Stored data entries:
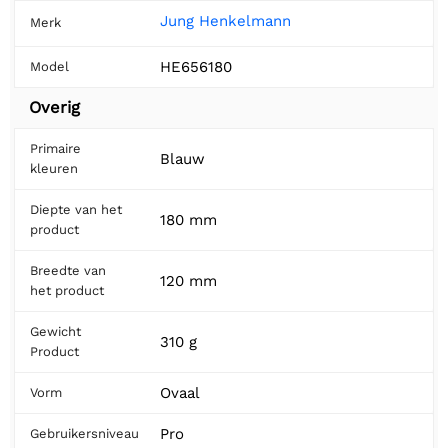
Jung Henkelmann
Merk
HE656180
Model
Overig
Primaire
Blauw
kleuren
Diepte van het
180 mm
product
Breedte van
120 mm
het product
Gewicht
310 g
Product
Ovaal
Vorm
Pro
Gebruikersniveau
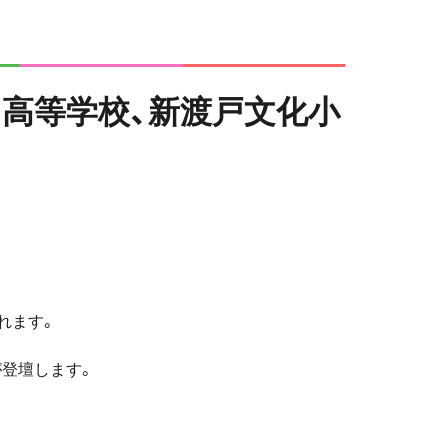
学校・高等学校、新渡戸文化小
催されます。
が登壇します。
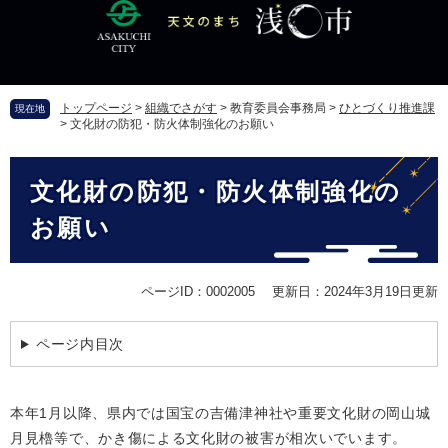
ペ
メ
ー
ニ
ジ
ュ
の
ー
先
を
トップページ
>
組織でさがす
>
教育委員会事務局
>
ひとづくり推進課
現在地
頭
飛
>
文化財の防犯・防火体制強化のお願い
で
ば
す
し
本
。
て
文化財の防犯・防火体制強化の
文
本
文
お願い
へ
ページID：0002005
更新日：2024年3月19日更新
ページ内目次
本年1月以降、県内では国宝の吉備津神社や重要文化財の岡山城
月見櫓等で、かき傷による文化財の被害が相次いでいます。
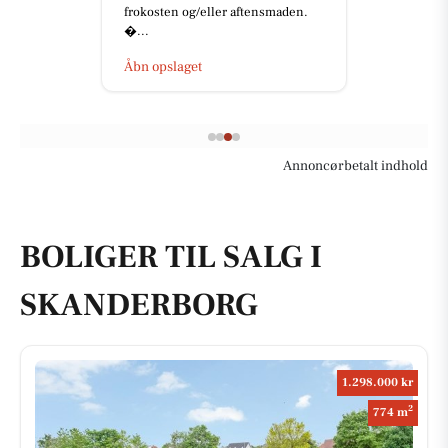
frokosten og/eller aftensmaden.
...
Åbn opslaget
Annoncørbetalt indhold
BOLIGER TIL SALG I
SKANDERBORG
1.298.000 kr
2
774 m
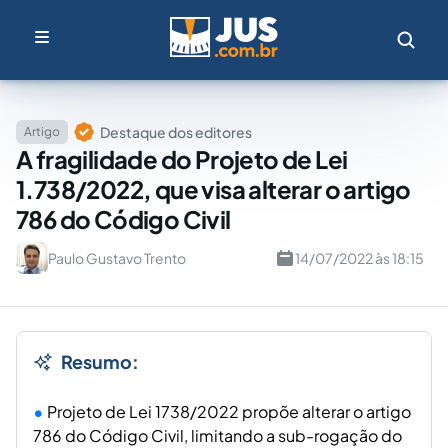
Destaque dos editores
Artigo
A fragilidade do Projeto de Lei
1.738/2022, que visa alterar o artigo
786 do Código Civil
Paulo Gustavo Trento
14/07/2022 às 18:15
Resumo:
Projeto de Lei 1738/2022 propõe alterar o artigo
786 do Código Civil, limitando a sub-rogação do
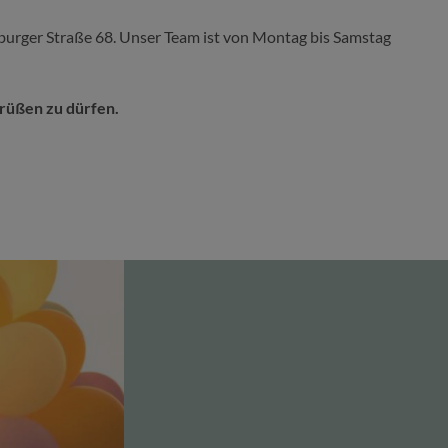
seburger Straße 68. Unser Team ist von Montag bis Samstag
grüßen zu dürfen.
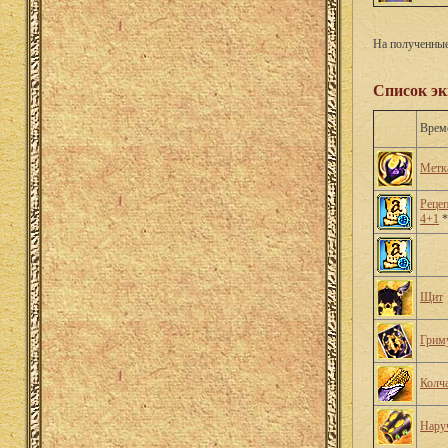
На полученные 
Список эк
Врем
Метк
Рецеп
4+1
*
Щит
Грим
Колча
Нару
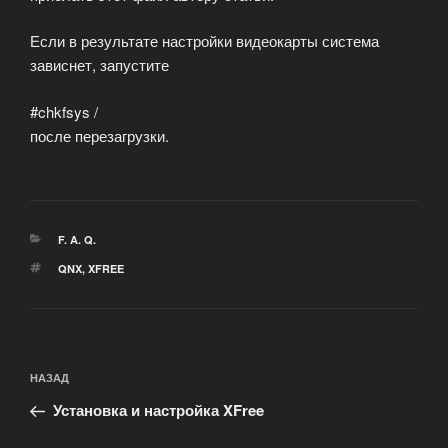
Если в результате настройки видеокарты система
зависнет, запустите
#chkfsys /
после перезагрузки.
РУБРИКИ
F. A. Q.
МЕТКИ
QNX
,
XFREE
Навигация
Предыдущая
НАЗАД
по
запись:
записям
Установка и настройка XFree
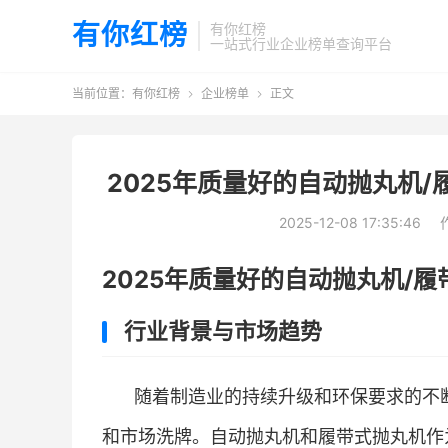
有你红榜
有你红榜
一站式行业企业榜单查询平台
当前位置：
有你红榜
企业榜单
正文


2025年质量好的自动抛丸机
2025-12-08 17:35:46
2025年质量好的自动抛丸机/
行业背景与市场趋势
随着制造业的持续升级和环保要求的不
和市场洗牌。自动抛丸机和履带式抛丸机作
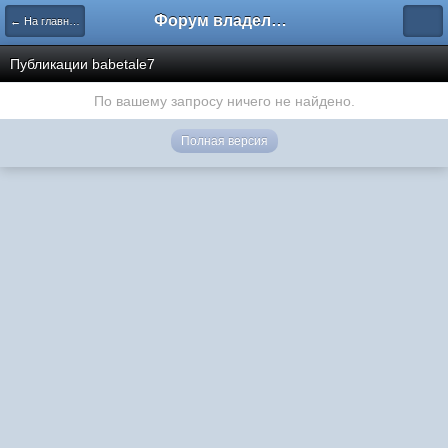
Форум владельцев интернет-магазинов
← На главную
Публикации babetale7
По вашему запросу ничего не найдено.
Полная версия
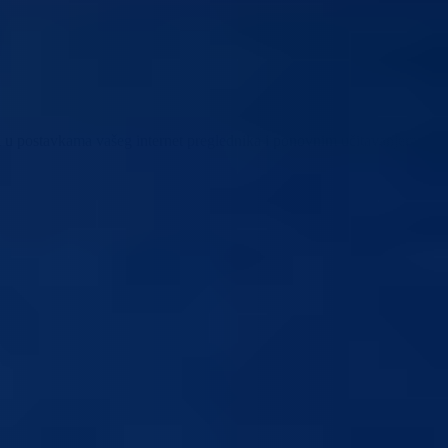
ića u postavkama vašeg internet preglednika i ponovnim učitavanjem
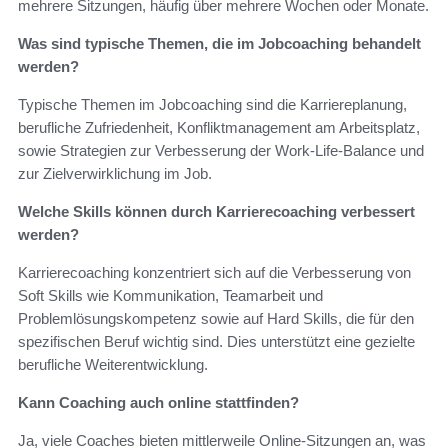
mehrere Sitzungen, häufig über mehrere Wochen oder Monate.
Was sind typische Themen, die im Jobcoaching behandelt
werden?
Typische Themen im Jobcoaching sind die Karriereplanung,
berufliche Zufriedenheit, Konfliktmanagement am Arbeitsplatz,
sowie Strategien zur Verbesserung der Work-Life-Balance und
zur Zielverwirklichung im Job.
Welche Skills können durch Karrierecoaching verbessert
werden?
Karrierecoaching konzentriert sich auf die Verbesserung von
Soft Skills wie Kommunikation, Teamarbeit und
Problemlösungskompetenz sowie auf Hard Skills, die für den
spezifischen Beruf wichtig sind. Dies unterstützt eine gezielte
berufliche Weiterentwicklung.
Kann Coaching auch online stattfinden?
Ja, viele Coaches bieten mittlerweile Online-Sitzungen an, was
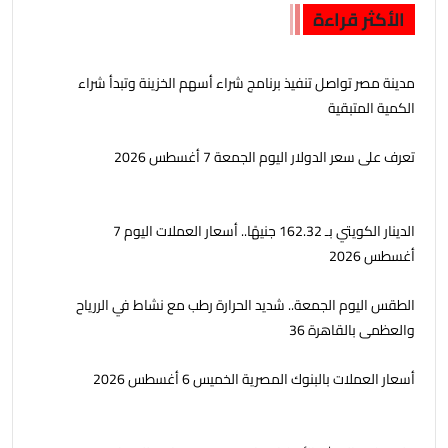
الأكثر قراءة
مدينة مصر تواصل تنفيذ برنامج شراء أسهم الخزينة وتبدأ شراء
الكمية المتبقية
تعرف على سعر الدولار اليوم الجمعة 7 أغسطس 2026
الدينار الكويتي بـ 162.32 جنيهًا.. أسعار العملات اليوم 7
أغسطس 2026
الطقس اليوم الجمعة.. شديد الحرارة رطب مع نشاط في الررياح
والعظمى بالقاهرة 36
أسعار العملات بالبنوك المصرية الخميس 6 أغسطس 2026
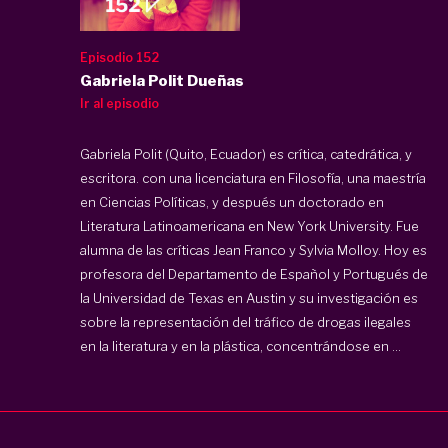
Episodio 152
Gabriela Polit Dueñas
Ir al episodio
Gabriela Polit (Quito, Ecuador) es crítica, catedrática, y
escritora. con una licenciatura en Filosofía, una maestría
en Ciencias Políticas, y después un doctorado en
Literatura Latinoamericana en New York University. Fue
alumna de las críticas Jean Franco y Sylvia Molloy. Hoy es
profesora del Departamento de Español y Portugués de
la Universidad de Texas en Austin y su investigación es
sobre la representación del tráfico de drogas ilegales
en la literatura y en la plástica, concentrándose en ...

Task instructions:
Output all the entries exactly, minus any pictures.

Task solution:
Jung Henkelmann
Merk
HE656180
Model
Overig
Primaire
Blauw
kleuren
Diepte van het
180 mm
product
Breedte van
120 mm
het product
Gewicht
310 g
Product
Ovaal
Vorm
Pro
Gebruikersniveau
学校・高等学校、新渡戸文化小
催されます。
が登壇します。
ペ
メ
ー
ニ
ジ
ュ
の
ー
先
を
トップページ
>
組織でさがす
>
教育委員会事務局
>
ひとづくり推進課
現在地
頭
飛
>
文化財の防犯・防火体制強化のお願い
で
ば
す
し
本
。
て
文化財の防犯・防火体制強化の
文
本
文
お願い
へ
ページID：0002005
更新日：2024年3月19日更新
ページ内目次
本年1月以降、県内では国宝の吉備津神社や重要文化財の岡山城
月見櫓等で、かき傷による文化財の被害が相次いでいます。
frokosten og/eller aftensmaden.
...
Åbn opslaget
Annoncørbetalt indhold
BOLIGER TIL SALG I
SKANDERBORG
1.298.000 kr
2
774 m
Destaque dos editores
Artigo
A fragilidade do Projeto de Lei
1.738/2022, que visa alterar o artigo
786 do Código Civil
Paulo Gustavo Trento
14/07/2022 às 18:15
Resumo:
Projeto de Lei 1738/2022 propõe alterar o artigo
786 do Código Civil, limitando a sub-rogação do
seburger Straße 68. Unser Team ist von Montag bis Samstag
grüßen zu dürfen.
На полученные 
Список эк
Врем
Метк
Рецеп
4+1
*
Щит
Грим
Колча
Нару
Если в результате настройки видеокарты система
зависнет, запустите
#chkfsys /
после перезагрузки.
РУБРИКИ
F. A. Q.
МЕТКИ
QNX
,
XFREE
Навигация
Предыдущая
НАЗАД
по
запись:
записям
Установка и настройка XFree
有你红榜
有你红榜
一站式行业企业榜单查询平台
当前位置：
有你红榜
企业榜单
正文


2025年质量好的自动抛丸机
2025-12-08 17:35:46
2025年质量好的自动抛丸机/
行业背景与市场趋势
随着制造业的持续升级和环保要求的不
和市场洗牌。自动抛丸机和履带式抛丸机作
Форум владельцев интернет-магазинов
← На главную
Публикации babetale7
По вашему запросу ничего не найдено.
Полная версия
ića u postavkama vašeg internet preglednika i ponovnim učitavanjem
mehrere Sitzungen, häufig über mehrere Wochen oder Monate.
Was sind typische Themen, die im Jobcoaching behandelt
werden?
Typische Themen im Jobcoaching sind die Karriereplanung,
berufliche Zufriedenheit, Konfliktmanagement am Arbeitsplatz,
sowie Strategien zur Verbesserung der Work-Life-Balance und
zur Zielverwirklichung im Job.
Welche Skills können durch Karrierecoaching verbessert
werden?
Karrierecoaching konzentriert sich auf die Verbesserung von
Soft Skills wie Kommunikation, Teamarbeit und
Problemlösungskompetenz sowie auf Hard Skills, die für den
spezifischen Beruf wichtig sind. Dies unterstützt eine gezielte
berufliche Weiterentwicklung.
Kann Coaching auch online stattfinden?
Ja, viele Coaches bieten mittlerweile Online-Sitzungen an, was
الأكثر قراءة
مدينة مصر تواصل تنفيذ برنامج شراء أسهم الخزينة وتبدأ شراء
الكمية المتبقية
تعرف على سعر الدولار اليوم الجمعة 7 أغسطس 2026
الدينار الكويتي بـ 162.32 جنيهًا.. أسعار العملات اليوم 7
أغسطس 2026
الطقس اليوم الجمعة.. شديد الحرارة رطب مع نشاط في الررياح
والعظمى بالقاهرة 36
أسعار العملات بالبنوك المصرية الخميس 6 أغسطس 2026
Episodio 152
Gabriela Polit Dueñas
Ir al episodio
Gabriela Polit (Quito, Ecuador) es crítica, catedrática, y
escritora. con una licenciatura en Filosofía, una maestría
en Ciencias Políticas, y después un doctorado en
Literatura Latinoamericana en New York University. Fue
alumna de las críticas Jean Franco y Sylvia Molloy. Hoy es
profesora del Departamento de Español y Portugués de
la Universidad de Texas en Austin y su investigación es
sobre la representación del tráfico de drogas ilegales
en la literatura y en la plástica, concentrándose en ...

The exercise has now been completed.